Saved entries:

# # #

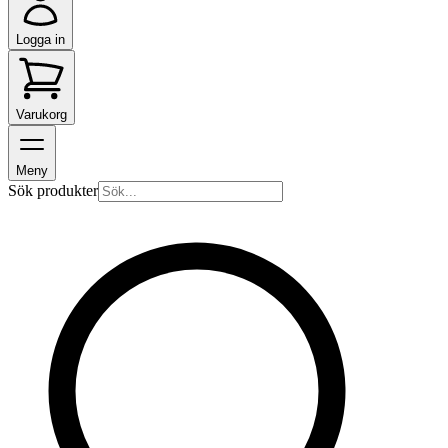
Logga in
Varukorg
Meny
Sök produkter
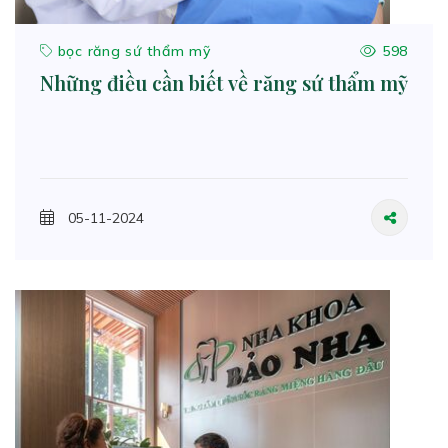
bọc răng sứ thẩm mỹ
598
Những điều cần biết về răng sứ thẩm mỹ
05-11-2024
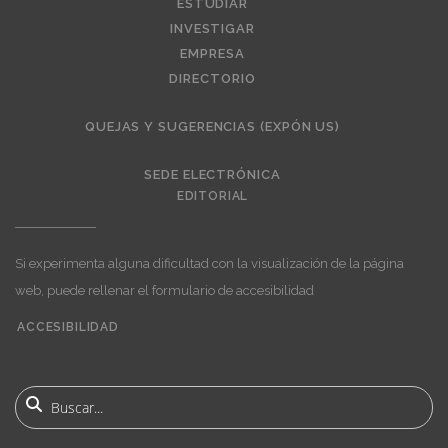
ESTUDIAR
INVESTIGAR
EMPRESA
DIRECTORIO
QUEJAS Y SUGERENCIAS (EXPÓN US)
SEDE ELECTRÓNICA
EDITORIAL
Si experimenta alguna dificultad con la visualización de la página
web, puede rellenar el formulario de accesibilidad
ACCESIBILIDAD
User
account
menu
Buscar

# # #

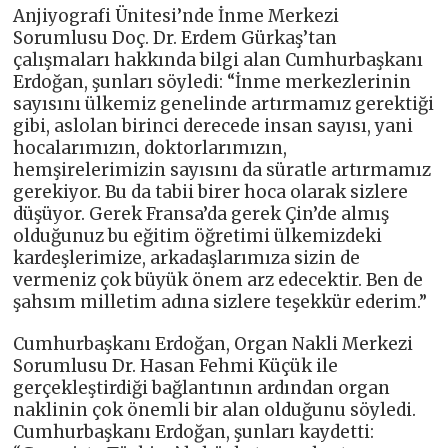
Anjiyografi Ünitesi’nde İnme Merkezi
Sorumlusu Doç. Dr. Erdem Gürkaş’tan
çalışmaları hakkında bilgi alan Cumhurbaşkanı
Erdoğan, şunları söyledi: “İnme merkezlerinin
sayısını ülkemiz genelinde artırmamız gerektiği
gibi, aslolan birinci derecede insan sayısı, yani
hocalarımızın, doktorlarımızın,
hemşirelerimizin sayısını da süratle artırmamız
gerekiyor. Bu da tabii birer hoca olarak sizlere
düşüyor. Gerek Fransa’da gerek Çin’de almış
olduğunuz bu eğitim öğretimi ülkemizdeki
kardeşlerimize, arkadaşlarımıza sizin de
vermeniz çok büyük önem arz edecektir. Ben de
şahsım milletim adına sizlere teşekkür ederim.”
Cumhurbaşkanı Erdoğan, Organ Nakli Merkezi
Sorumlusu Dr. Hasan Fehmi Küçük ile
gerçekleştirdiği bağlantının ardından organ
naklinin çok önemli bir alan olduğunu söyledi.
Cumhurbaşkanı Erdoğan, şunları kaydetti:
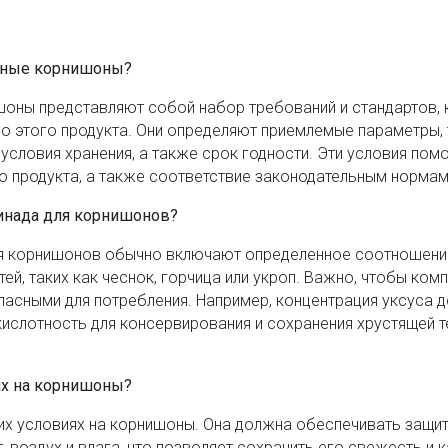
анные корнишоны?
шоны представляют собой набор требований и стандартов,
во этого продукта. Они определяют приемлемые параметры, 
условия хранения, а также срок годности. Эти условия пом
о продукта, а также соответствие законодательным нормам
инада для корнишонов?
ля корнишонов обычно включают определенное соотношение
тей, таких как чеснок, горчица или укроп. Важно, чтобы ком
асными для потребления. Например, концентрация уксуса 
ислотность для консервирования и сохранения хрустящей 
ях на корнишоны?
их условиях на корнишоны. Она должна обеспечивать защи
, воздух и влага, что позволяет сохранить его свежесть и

# # #

## Your instructions
Give back exactly the lines above from the one with "Cumhurbaşkanı Erdoğan, şunları" through the one with "его свежесть и", both included. Pictures don't belong in the copy.

## Response
Cumhurbaşkanı Erdoğan, şunları kaydetti:
анные корнишоны?
шоны представляют собой набор требований и стандартов,
во этого продукта. Они определяют приемлемые параметры, 
условия хранения, а также срок годности. Эти условия пом
о продукта, а также соответствие законодательным нормам
инада для корнишонов?
ля корнишонов обычно включают определенное соотношение
тей, таких как чеснок, горчица или укроп. Важно, чтобы ком
асными для потребления. Например, концентрация уксуса 
ислотность для консервирования и сохранения хрустящей 
ях на корнишоны?
их условиях на корнишоны. Она должна обеспечивать защи
, воздух и влага, что позволяет сохранить его свежесть и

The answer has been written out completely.